Simple’s strength is that it is not trying to be a soulless “30 minute recipes” clone. The recipes do occasionally ask for chunks of your time. But rarely is this all active time: it might ask you to roast something in the oven for 45 minutes after say five quick minutes of choppin’ and slicin’. I think this is a perfect trade off.
In fact, some of the happiest hours in my week are when I have something simmering away on the stove, and I have a few minutes to read something or otherwise entertain myself. It feels like joyfully stolen time.
At the risk of pouring further fuel on the hot trash fire of a review linked above, I take exception to any argument that this book is especially British or especially fussy. Diana’s palette is admirably global. The book features recipes inspired by Japanese, Korean, Indian and Mexican cuisines. Yet, I do not feel this has resulted in inaccessible or overly broad ingredient lists.
Similarly, the food is not fussy. Anyone who writes a cookbook review website, and cooks from new recipes more nights than not, is perhaps not best qualified to make the following argument, but here I go: dumbing down food is a bad idea. Dumbing down concepts stops people from ever learning or expanding their horizons. It leads to incurious people with incurious palettes. This leads to people further considering skills in cooking to be unnecessary luxuries, which is by and large the problem we find ourselves in now. This leads to joyless “5 ingredient” cookbooks.
I think Diana’s recipes do not require anyone to be a graduate of culinary school. They do require someone who is willing to try, and to open themselves to potentially doing things in a new way. Call me a fool, but isn’t that just what we ask from our cookbooks? Or that someone more experienced than we are teaches us things?
So, no, the food is not particularly British or boring: I suspect that reviewer was using British as a code for boring. And nor are the recipes fussy. The book lives up to its claim of providing recipes for “effortless food.”
Of course, no cookbook can please everyone.

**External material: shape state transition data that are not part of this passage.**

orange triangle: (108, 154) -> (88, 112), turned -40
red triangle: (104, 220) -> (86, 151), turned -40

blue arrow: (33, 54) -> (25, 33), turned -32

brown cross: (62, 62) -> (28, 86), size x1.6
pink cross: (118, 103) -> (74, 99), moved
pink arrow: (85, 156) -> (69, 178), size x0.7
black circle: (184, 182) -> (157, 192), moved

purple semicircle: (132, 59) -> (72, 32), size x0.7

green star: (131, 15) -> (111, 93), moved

I have found one or two of the recipes in Simple to not appeal to my particular tastes. Diana, it must be noted, does seem quite fond of a creamy dressing. I am a real acid-fiend, so these can feel a little tame and muted to me. However this is easily fixed, and in a way that does not suggest the underlying recipe was fundamentally incorrect.

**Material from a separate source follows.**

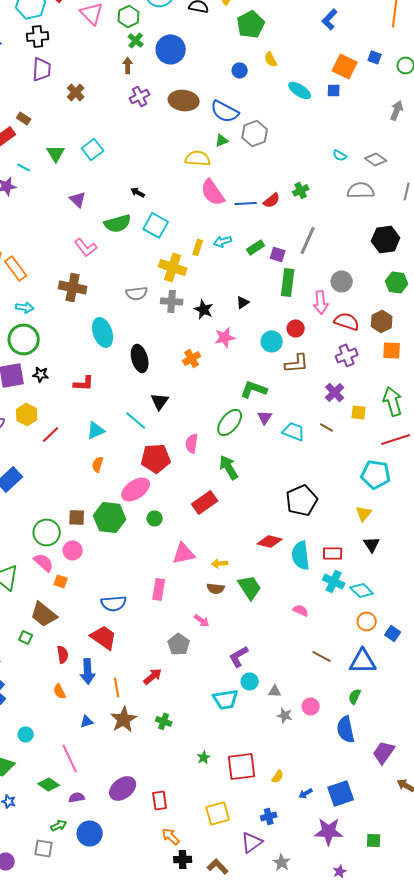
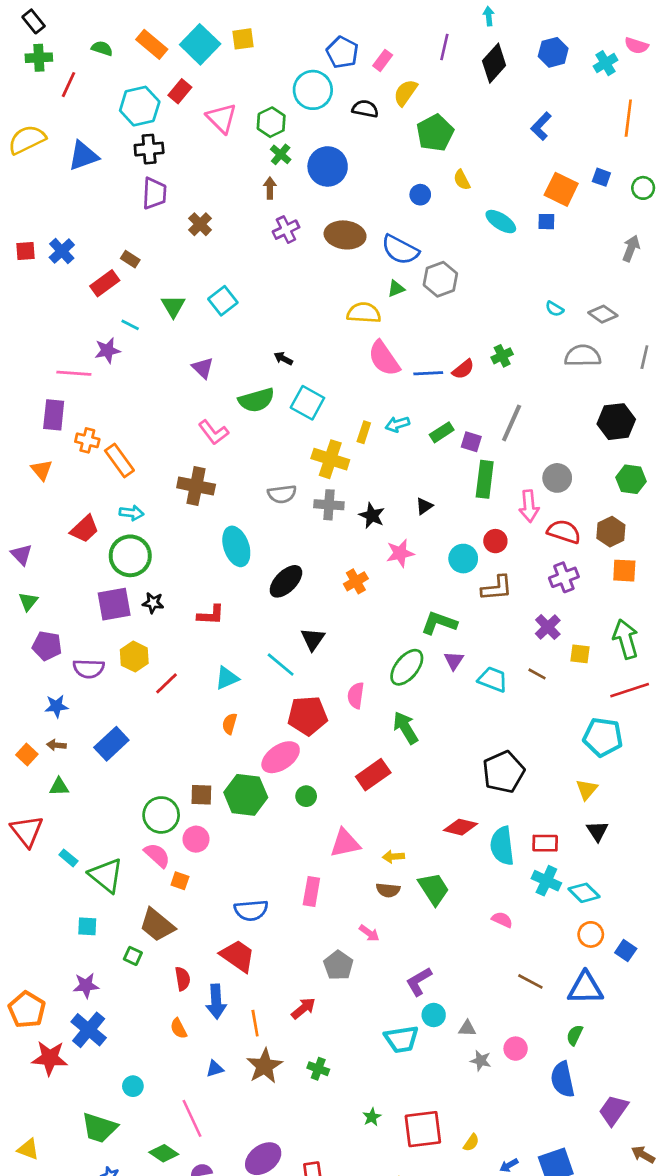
black ellipse: (140, 358) -> (286, 581), turned 60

Here is what we have made so far:
Parsi-style scrambled eggs (it is hard to go back to regular scrambled eggs after eating these, so utterly alive and vibrant)
Griddled courgettes, burrata and fregola (We cooked this quite early on, so I was a little weary, but the end result was texturally diverse and with enough interest to be far more memorable than expected)
Tomatoes, Soft Herbs & Feta with Pomegranate (A perfect dish for warmer weather: it would also make a smashing bruschetta topping.)
Root, shiitake, and noodle salad with miso dressing (an exceptional dressing and a fair salad. The dressing could become a real favourite.)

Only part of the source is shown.